What do students really need to know?
Teaching the Future in Schools is a workshop that makes a case for educators to introduce futures thinking in their classrooms and curricula. This session shares two lists of learning objectives for everyone and invites feedback and discussion from those participating in the virtual gathering.
Educators have been preparing graduate students for successful careers as foresight professionals for more than 40 years. Beginning with University of Hawaii at Manoa and University of Houston, more than a dozen universities offer some form of foresight degree. Consequently, academics and experts have published journals and books and launched associations, certificate courses, and professional development seminars.
All of this work, however, is directed at adults. Says Bishop, “That’s not wrong; they surely need to understand how to navigate an uncertain future. But who is missing? Of course, young people. Who is talking to secondary school and college students about the future, their future? Almost no one.
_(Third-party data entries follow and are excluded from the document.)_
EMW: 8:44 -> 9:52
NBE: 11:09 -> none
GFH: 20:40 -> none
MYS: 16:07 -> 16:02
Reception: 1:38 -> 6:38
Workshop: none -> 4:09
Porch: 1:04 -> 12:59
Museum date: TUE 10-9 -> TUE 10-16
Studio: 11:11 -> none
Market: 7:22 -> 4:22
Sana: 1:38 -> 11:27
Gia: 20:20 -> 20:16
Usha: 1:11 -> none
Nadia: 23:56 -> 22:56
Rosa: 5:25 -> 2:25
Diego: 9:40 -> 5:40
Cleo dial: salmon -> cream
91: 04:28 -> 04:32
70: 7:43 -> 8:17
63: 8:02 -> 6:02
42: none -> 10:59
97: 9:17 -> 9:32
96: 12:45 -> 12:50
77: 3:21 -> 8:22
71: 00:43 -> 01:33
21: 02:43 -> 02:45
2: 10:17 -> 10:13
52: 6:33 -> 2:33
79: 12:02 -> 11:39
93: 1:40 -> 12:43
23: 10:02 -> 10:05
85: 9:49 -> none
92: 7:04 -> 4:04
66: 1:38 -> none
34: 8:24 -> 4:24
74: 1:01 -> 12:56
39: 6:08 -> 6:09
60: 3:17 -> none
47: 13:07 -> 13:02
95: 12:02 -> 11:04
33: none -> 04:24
So Teach the Future was formed to encourage and support educators to introduce futures thinking in their classes and schools around the world.”
Focus of Teaching the Future in Schools
Peter Bishop (Teach the Future) and foresight collaborator David Bengston (with the US Forest Service) believe that there are some propositions and skills that everyone needs to know, rather than the methods and tools that we teach in graduate school. (Editors note: Bishop retired as an Associate Professor of Strategic Foresight and Director of the graduate program in Foresight at the University of Houston).
Bishop questioned the foresight teaching protocol, “It has been fairly easy to decide what to teach—i.e., an easier version of what we have been teaching graduate students—but is that right? Does every student in the world need to be proficient in scanning, trend extrapolation, scenario development, visioning and strategic planning, to name just a few of the processes and skills necessary for being a successful futurist?”
Bishop and Bengston have come to understand that that the answer to that question is No. They concede that “while those would be fine to know, it is not necessary that they engage in a junior version of a Master’s degree to prepare them to anticipate and influence the future.”
Says Bishop, “David Bengston and I believe there are some propositions and skills that everyone needs to know, rather than the methods and tools that we teach in graduate school. These propositions and skills are what graduate students and foresight professionals realize as they learn the methods, why not just skip the methods the takeaways directly through instruction and examples?”